Page images and extracted text

# # # # #

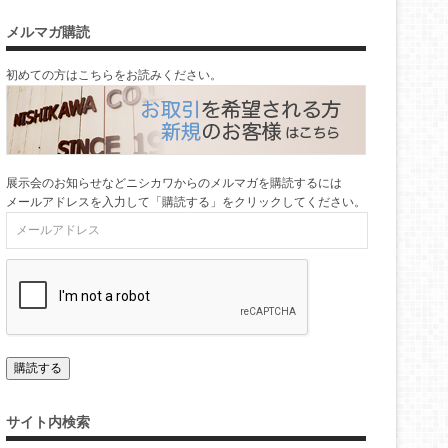
メルマガ購読
初めての方はこちらをお読みください。
展示会のお知らせなどニシカワからのメルマガを購読するには
メールアドレスを入力して「購読する」をクリックしてください。
サイト内検索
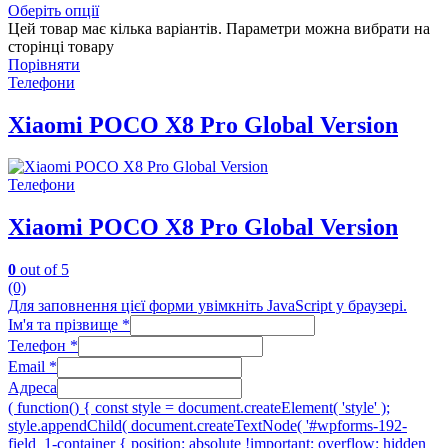
Оберіть опції
Цей товар має кілька варіантів. Параметри можна вибрати на
сторінці товару
Порівняти
Телефони
Xiaomi POCO X8 Pro Global Version
Телефони
Xiaomi POCO X8 Pro Global Version
0
out of 5
(0)
Для заповнення цієї форми увімкніть JavaScript у браузері.
Ім'я та прізвище
*
Телефон
*
Email
*
Адреса
( function() { const style = document.createElement( 'style' );
style.appendChild( document.createTextNode( '#wpforms-192-
field_1-container { position: absolute !important; overflow: hidden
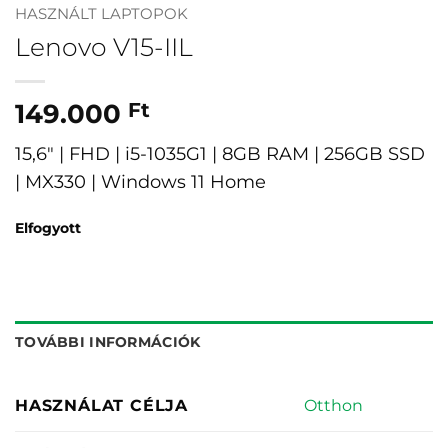
HASZNÁLT LAPTOPOK
Lenovo V15-IIL
149.000
Ft
15,6″ | FHD | i5-1035G1 | 8GB RAM | 256GB SSD
| MX330 | Windows 11 Home
Elfogyott
TOVÁBBI INFORMÁCIÓK
Otthon
HASZNÁLAT CÉLJA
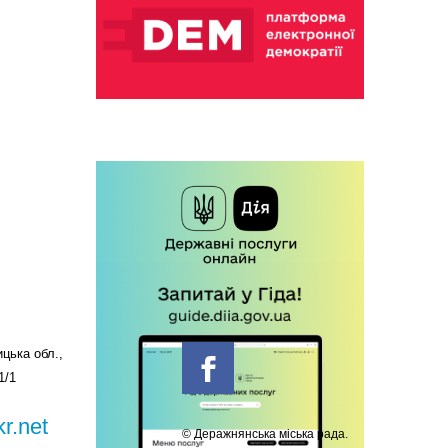
цька обл.,
1/1
r.net
© Деражнянська міська рада.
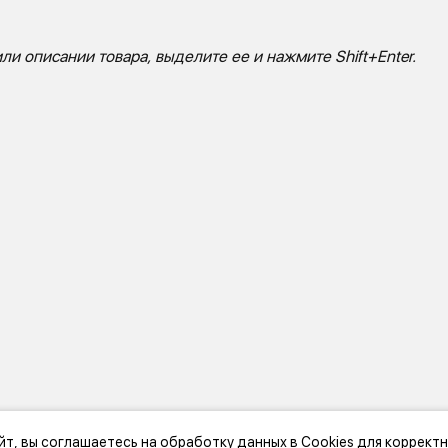
ли описании товара, выделите ее и нажмите Shift+Enter.
йт, вы соглашаетесь на обработку данных в Cookies для коррект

# # # # #

Exercise prompt
Output all the records above exactly, but without their images.

Expected answer
メルマガ購読
初めての方はこちらをお読みください。
展示会のお知らせなどニシカワからのメルマガを購読するには
メールアドレスを入力して「購読する」をクリックしてください。
サイト内検索
Оберіть опції
Цей товар має кілька варіантів. Параметри можна вибрати на
сторінці товару
Порівняти
Телефони
Xiaomi POCO X8 Pro Global Version
Телефони
Xiaomi POCO X8 Pro Global Version
0
out of 5
(0)
Для заповнення цієї форми увімкніть JavaScript у браузері.
Ім'я та прізвище
*
Телефон
*
Email
*
Адреса
( function() { const style = document.createElement( 'style' );
style.appendChild( document.createTextNode( '#wpforms-192-
field_1-container { position: absolute !important; overflow: hidden
HASZNÁLT LAPTOPOK
Lenovo V15-IIL
149.000
Ft
15,6″ | FHD | i5-1035G1 | 8GB RAM | 256GB SSD
| MX330 | Windows 11 Home
Elfogyott
TOVÁBBI INFORMÁCIÓK
Otthon
HASZNÁLAT CÉLJA
цька обл.,
1/1
r.net
© Деражнянська міська рада.
ли описании товара, выделите ее и нажмите Shift+Enter.
йт, вы соглашаетесь на обработку данных в Cookies для коррект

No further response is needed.